Devopsing a Legacy World
Devops has been picking up steam since around the year 2009. ( It could be argued it was around in other forms longer but for argument's sake let's go w
Devops has been picking up steam since around the year 2009. ( It could be argued it was around in other forms longer but for argument's sake let's go with 2009) Today it is mainstream and there are whole conferences built around devops. But not everyone is doing the devops thing.
Some companies large and small have legacy infrastructure, code and culture that takes longer to pivot. Some have tried to change but have run into problems that have slowed down or further delayed the changes. Blockers happen and no one is at fault.
Over the next few… pages? Scrolls? We’ll set a shared understanding of what devops is and what it isn’t. Then we’ll dive into how to change your legacy environment and what challenges that you might run into.
But who am I, and what qualifies me to talk about migrating legacy clients to devops. I have been working on/with computers for twenty plus years. But I started out professionally in IT as a Systems Administrator over ten years ago. I worked in a small IT team alongside the developers not knowing what devops was but actually practicing it.
From there I moved to Metal Toad where they were quickly adopting devops and putting it into practice. It started by merging the hosting company, Copper Frog into the development company, Metal Toad. (Hurray for tearing down walls.) Since then we have helped numerous clients, both large and small, by working alongside them and helping them with the transition.
What is devops?
There are numerous sites and blogs on what devops is. Most are very similar. I’m partial to the one listed at https://theagileadmin.com/what-is-devops/.
DevOps is the practice of operations and development engineers participating together in the entire service lifecycle, from design through the development process to production support.
In short devops is developers and operations working together but I don’t like to stop there. What about the QA team that's constantly saying the code is broken. Or Security that wants no one to use the code because then it can’t be hacked.

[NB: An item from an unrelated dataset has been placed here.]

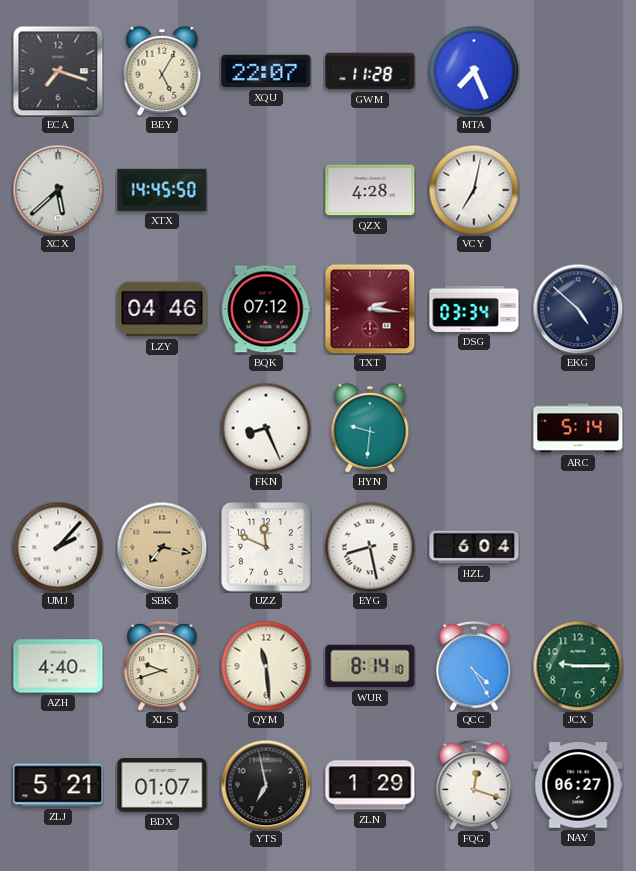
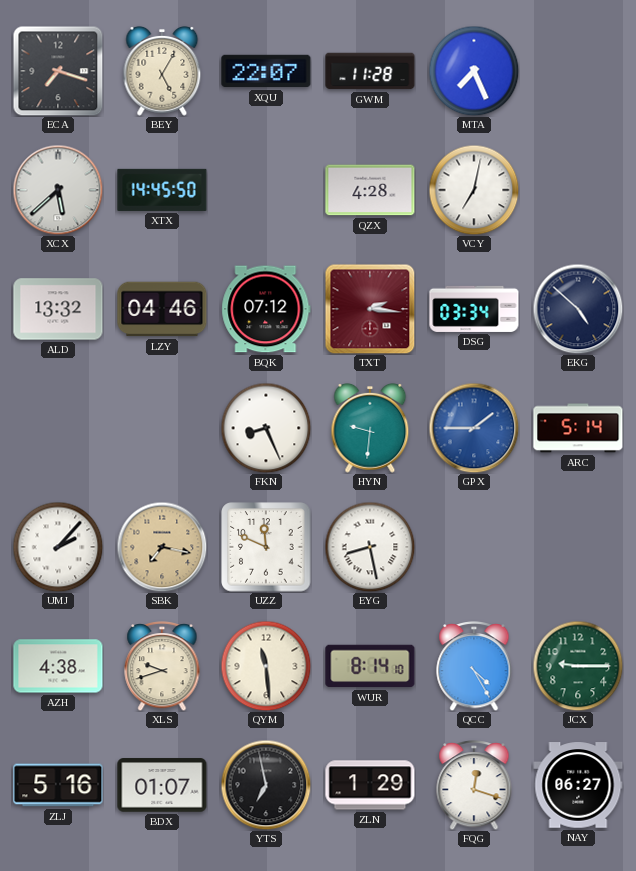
ALD: none -> 13:32
GPX: none -> 1:45
HZL: 6:04 -> none
AZH: 4:40 -> 4:38
ZLJ: 5:21 -> 5:16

Taking Devops as just operations and development, we leave barriers between team. And since DevQAOpsSec is unpronounceable and I probably missed some teams, we need to expand our definition.
DevOps is the practice of all teams on a project participating together in the entire service lifecycle, from design through production support.
What devops Isn’t
This is another concept that is beaten to death so I will only mention it briefly. DevOps is not:
- Continuous Integration
- Automated Testing
- Infrastructure as Code
- NoOps
- A new department
This list can be expanded but needless to say these are tools that are useful and are natural extensions of devops but the are NOT devops themselves. I will touch on some of these later.
Getting Started
I’m a huge fan of devops. It makes teams happier and more productive. But it’s very easy to start implementing with the best of intentions, but not get the results you desire. That’s why the rest of this blog is focused on how to get started on the right foot for your devops journey.
Culture not Tech
A coworker once told me that technology is easy, people and culture are hard. Not only is this statement true, it is also the foundation of why DevOps is a cultural movement and not a technology one.
To start, why is technology easy. It’s predictable and repeatable. If you push button ‘A’ you will always get response ‘B’. Maybe there is input that can change the output of button ‘A’ but even that would be repeatable. That repeatability has spurred blogs, forms, and libraries all dedicated to explaining how to solve technical problems easier and faster.
People are not easy. If you tell a joke to one person they may laugh, while another person scowls. And to make it worse the response could depend on how they are feeling in that specific moment.
Culture evolves around rules and procedures and how people interact with them. These rules could be unwritten and informal, or codified in handbooks and processes.
The uniqueness of culture and unpredictability of people make setting a goal and getting there a complicated task, filled with tweaking hundreds of little parameters, then course correcting as you go.
Tech is easy, let’s start with getting the new technology in place. That’s straightforward right? We’ll reap the immediate benefits and then work on the culture. Except that’s not true.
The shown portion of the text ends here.